Announce-Before-Act: The UX Rule That Makes Voice Agents Feel Responsive

ZH+
Ux design
August 31, 2025

Table of Contents

Picture this: You ask your voice agent to update a document. The agent goes silent. Three seconds pass. Five seconds. Still nothing.

Did it hear you? Is it working? Did it crash? Should you repeat yourself?

That anxiety? It’s a UX killer. And it’s completely avoidable.

The fix is stupidly simple: make your voice agent narrate what it’s doing.

“Got it—updating that section now.”

That’s it. Anxiety gone. Trust restored. Users stay engaged instead of bailing.

Let me show you why this pattern matters and how to implement it with OpenAI’s Agent SDK.

The Silent Wait Problem

When voice agents call tools (APIs, databases, services), there’s often a delay:

Database queries take time
API calls have latency
File operations aren’t instant
Complex calculations need processing

During that delay, users have no idea what’s happening.

The Thought Spiral

0.5 seconds: “Did it hear me?”
1.5 seconds: “Is it working?”
2.5 seconds: “Should I say it again?”
3.5 seconds: “Did something break?”
4.0 seconds: User repeats themselves or gives up

This isn’t a technical failure. It’s a feedback failure. The system is working fine—users just don’t know that.
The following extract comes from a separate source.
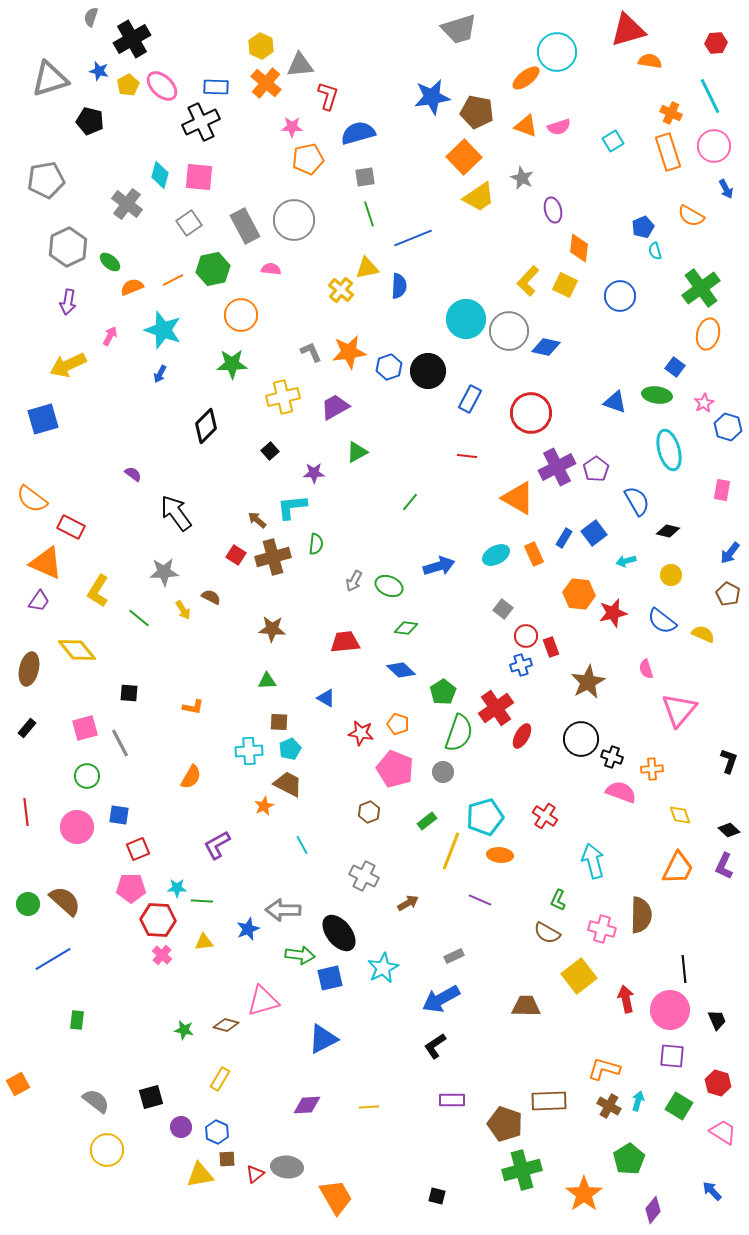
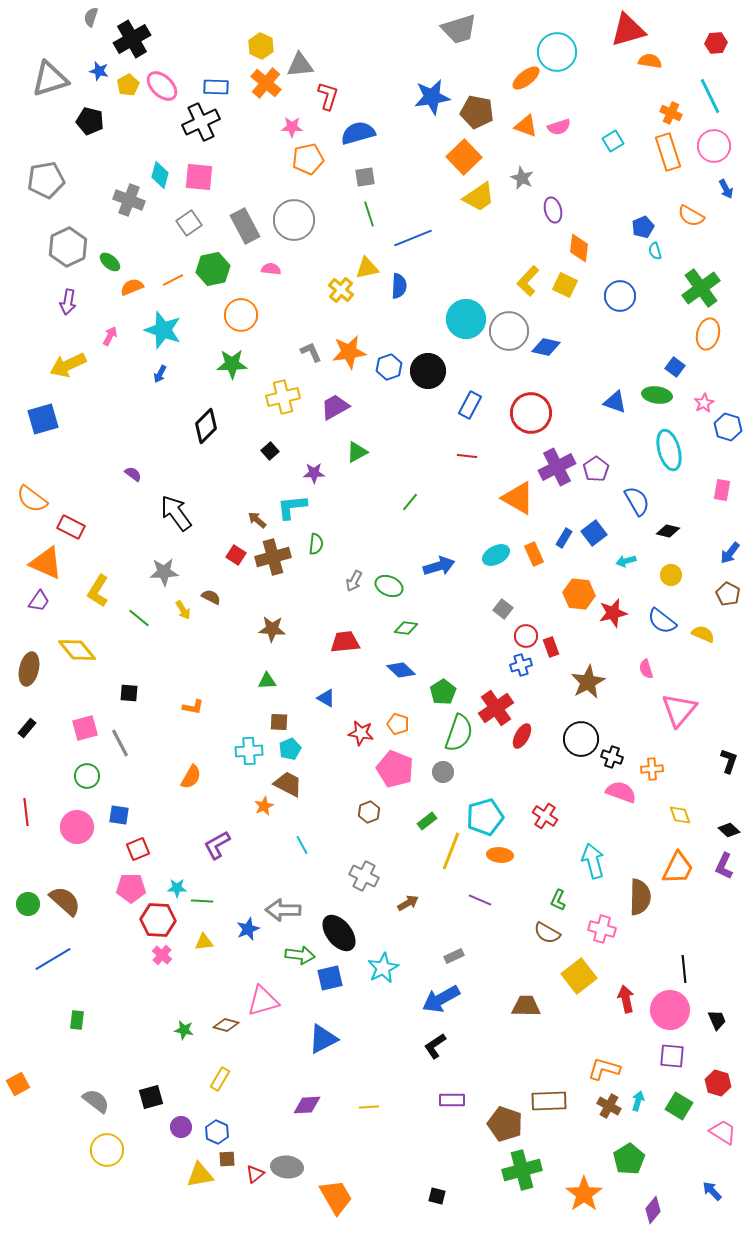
gray cross at (127, 204): moved 2 px right, 4 px up; rotated 16 degrees counterclockwise
blue rectangle at (470, 399): moved 6 px down
brown semicircle at (641, 915): moved 1 px left, 18 px up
Real-World Examples of Silent Fails

E-commerce voice agent:

User: “Add this to my cart”
[2 seconds of silence while calling inventory API]
User: “Hello? Add this to my cart!”
[Agent processes both requests, adds item twice]
User: “WHY DID IT ADD TWO?”

Workspace management agent:

User: “Create a project for Q2 planning”
[3 seconds while provisioning workspace]
User: already navigated away, assuming it failed
Agent: “I’ve created your Q2 planning project”
User: doesn’t hear it, now confused about state

Support ticket agent:

User: “Update the priority to high”
[1.5 seconds while updating database]
User: “Did that work?”
[Agent still processing first request]
Chaos ensues.

The pattern: silence creates uncertainty creates abandonment.
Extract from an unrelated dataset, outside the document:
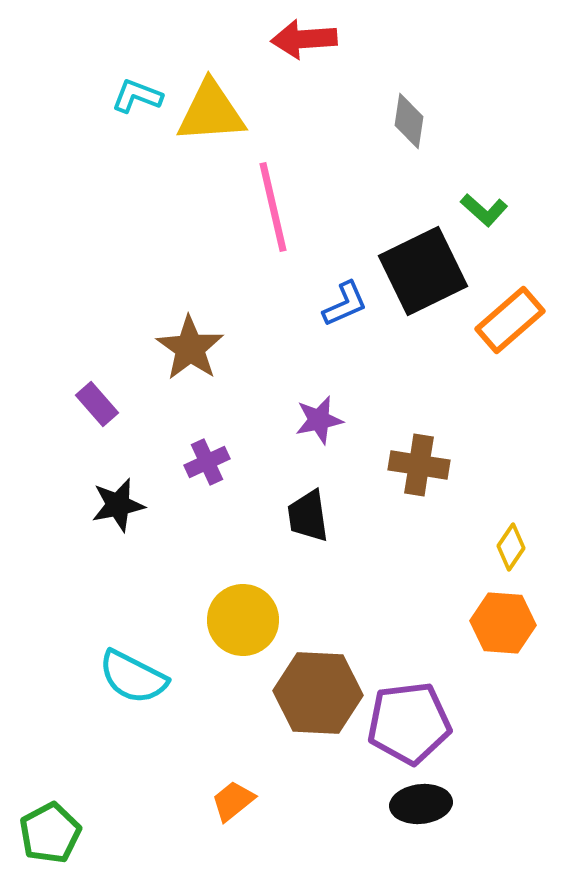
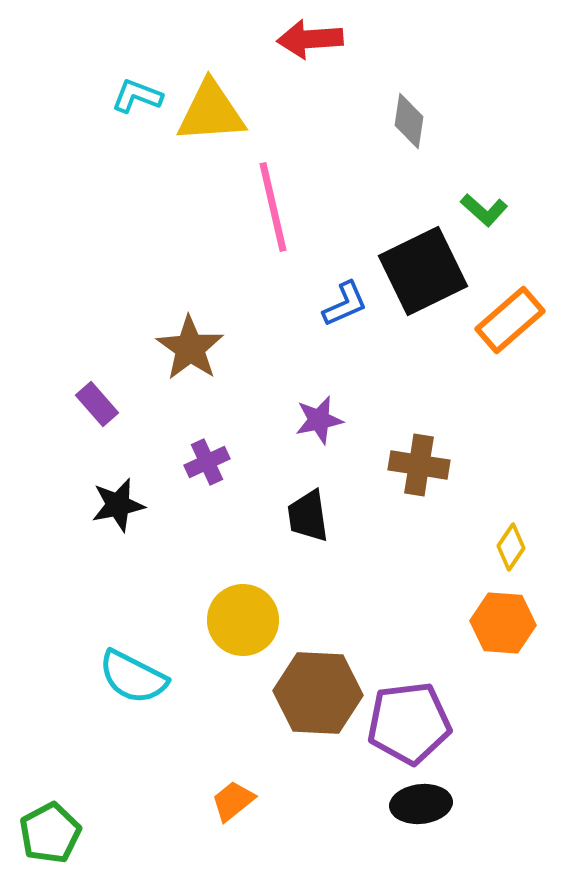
red arrow: moved 6 px right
The Fix: Narrate Before Acting

The solution is built into how humans work with other humans:

“Let me check that for you…”
“One moment while I pull up your account…”
“Updating that now…”

We don’t work in silence. We narrate. Voice agents should too.

The Pattern

graph LR
    A[User makes request] --> B[Agent acknowledges]
    B --> C[Agent narrates action: 'Updating now...']
    C --> D[Agent calls tool]
    D --> E[Tool executes, delay...]
    E --> F[Tool returns result]
    F --> G[Agent confirms: 'Done! I've updated...']
    G --> A

The narration happens before and during the tool call, not after.

Implementing With OpenAI’s Agent SDK

Here’s how you actually build this:

Basic Pattern

const workspaceAgent = {
  model: "gpt-realtime",
  tools: {
    updateSection: {
      description: `Updates a section in the workspace. 
      IMPORTANT: Before calling this tool, say something like 
      "One moment while I update that" so the user knows you're working on it.`,
      
      parameters: {
        section_id: "string",
        content: "string"
      },
      
      handler: async (params) => {
        // This is where the actual work happens
        // User already heard "updating now" before this runs
        return await api.updateSection(params);
      }
    }
  },
  
  instructions: `You are a workspace assistant. When users ask you to take 
  actions, ALWAYS announce what you're about to do before doing it. Say things 
  like "Let me update that for you" or "Creating that now" BEFORE you call 
  tools. After the tool completes, confirm what you did.`
};

The key: instructions tell the agent to narrate. The tool description reinforces it.

Advanced: Context-Aware Narration

Different actions need different narration:

Quick actions (<1 second): “Updating that for you…”

Medium actions (1-3 seconds): “Got it—one moment while I update that section.”

Slow actions (>3 seconds): “Sure, let me calculate that. This might take a moment…”

You can even estimate timing and adjust narration:

async function executeWithNarration(toolName, params) {
  const estimatedTime = getEstimatedTime(toolName);
  
  if (estimatedTime < 1000) {
    speak("Doing that now...");
  } else if (estimatedTime < 3000) {
    speak("One moment while I work on that...");
  } else {
    speak("Sure, this might take a few seconds. Working on it...");
  }
  
  return await callTool(toolName, params);
}

The longer the wait, the more reassurance you provide.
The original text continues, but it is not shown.